Stellfox met Tudor, whom friends called Lee, through a New Port Richey motorcycle shop called Modo Sports. Tudor was the head of the parts department. Stellfox said Tudor's stepfather owned the small business.
The shop sponsored Stellfox, who was a road racer. He and his ex-wife, Cindy Stellfox, would ride their motorcycles around Tampa Bay with Tudor until they moved to California a decade ago.
"I just can't imagine what Lee would have done to provoke him," Cindy Stellfox said, "because he is such a nice guy."
Smith, 32, also met Tudor through the racing world when Tudor worked for Vortex Racing, a parts manufacturer. The two became friends a few years after Tudor had moved to the area from Kentucky, where he studied business at the University of Kentucky.
Then Tudor moved on to another career: nursing. Florida Department of Health records show he was issued a registered nurse's license in November. Neighbor Patricia Tipton said Tudor wanted to become a physician's assistant -- and deputies said he was studying when Qiu stormed his house.
"Lee was so smart," Smith said. "Just being around him -- it was a treat."
Tudor wasn't married and had no children, Smith said. He lived by himself after his roommates moved out.
Smith wasn't aware of any fight between Tudor and Qiu, who also goes by Joe Ke. But Smith said he had his own run-in with Qiu a few years before. Smith arrived at Tudor's house on his motorcycle through the back yard. When he got to the front, he said, Qiu came at him with a rake. Tudor, in the garage, intervened and defused the situation.

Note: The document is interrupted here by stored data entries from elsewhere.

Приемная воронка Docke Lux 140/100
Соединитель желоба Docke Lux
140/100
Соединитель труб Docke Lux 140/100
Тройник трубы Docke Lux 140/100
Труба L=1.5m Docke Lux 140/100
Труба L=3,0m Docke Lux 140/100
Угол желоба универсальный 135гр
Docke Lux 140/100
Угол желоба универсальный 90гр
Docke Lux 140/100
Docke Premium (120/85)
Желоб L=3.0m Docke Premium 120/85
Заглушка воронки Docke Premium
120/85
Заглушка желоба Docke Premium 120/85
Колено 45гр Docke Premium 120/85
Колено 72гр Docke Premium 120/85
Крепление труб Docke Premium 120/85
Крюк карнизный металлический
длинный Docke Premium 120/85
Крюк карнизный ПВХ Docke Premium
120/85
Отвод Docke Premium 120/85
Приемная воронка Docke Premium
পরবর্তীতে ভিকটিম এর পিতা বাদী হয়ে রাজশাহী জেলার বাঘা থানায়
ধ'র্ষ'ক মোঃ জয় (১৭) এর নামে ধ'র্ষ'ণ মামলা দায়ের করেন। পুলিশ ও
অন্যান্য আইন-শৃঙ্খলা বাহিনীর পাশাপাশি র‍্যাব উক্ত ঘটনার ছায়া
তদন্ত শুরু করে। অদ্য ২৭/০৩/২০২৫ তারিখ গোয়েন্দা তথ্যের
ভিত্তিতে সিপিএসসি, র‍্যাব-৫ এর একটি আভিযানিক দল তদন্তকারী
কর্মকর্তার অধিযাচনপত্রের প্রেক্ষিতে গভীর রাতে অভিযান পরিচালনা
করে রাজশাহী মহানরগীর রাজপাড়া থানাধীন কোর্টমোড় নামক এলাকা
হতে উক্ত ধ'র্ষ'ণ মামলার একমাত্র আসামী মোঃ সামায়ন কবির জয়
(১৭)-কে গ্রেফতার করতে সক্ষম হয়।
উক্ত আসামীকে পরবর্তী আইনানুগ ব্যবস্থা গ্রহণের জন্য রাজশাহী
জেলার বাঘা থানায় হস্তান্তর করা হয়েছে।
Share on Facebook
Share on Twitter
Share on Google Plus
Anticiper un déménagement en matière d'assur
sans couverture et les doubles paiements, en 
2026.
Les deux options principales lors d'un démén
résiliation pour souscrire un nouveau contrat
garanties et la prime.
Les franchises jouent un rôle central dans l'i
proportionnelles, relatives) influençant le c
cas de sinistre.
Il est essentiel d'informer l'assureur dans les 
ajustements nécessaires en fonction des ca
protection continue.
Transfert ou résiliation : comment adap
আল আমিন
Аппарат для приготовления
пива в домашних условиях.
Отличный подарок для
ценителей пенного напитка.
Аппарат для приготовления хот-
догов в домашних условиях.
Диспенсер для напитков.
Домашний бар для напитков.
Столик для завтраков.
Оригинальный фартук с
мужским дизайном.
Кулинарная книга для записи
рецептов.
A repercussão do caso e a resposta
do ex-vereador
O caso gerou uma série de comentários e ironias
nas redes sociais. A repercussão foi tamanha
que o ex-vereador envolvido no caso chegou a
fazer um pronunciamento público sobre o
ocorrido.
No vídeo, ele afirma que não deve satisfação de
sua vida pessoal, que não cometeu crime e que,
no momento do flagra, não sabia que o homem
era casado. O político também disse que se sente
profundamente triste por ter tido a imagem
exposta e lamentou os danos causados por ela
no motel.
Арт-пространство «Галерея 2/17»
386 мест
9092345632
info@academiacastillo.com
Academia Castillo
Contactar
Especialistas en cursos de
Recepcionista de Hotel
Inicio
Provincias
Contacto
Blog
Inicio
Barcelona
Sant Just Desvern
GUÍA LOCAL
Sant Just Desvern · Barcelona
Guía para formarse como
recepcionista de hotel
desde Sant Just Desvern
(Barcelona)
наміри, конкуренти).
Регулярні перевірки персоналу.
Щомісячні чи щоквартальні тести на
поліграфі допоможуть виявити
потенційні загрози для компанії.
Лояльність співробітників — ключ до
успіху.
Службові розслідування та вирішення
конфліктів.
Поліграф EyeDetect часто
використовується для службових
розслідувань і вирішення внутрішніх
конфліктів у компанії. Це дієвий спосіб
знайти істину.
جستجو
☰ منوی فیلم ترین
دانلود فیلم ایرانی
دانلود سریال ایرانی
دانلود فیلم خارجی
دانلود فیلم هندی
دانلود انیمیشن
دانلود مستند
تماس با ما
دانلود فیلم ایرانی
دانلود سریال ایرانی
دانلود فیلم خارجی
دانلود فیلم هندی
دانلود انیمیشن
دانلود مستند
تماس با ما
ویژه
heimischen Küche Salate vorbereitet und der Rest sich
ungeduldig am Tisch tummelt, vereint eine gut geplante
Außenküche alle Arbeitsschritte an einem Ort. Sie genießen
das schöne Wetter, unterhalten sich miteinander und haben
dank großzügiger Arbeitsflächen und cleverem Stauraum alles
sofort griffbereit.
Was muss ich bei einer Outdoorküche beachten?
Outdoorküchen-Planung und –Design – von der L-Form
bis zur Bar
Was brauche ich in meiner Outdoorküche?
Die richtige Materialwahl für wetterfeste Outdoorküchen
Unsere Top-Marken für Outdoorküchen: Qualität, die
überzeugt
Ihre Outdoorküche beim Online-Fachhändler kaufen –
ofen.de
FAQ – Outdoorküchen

"He wasn't in a confrontational mind-set, ever," Smith said.
Neighbors knew little about Qiu, who is facing a first-degree murder charge and is being held in the county jail without bail. In an interview with WFLA-Ch. 8 there, Qiu said that Tudor had bullied him for two years and that Tudor and his former roommates kept him awake with loud noises.
Tipton said his relatives lived in China, where Qiu was born. He kept a fruit and vegetable garden in his back yard with bins to catch rainwater.
"He was very in tune with Mother Nature," Tipton, 74, said. "I never dreamed he would do this."
She was home at the time and heard the gunshots. It took just a few minutes for deputies to swarm the neighborhood.
By Wednesday afternoon, they were gone. The only sign left that their neighbor had lost his life was a line of yellow crime scene tape in his back yard.
Above Qiu's front door was a security camera that deputies said captured the entire attack.
The camera was pointed toward Tudor's yard.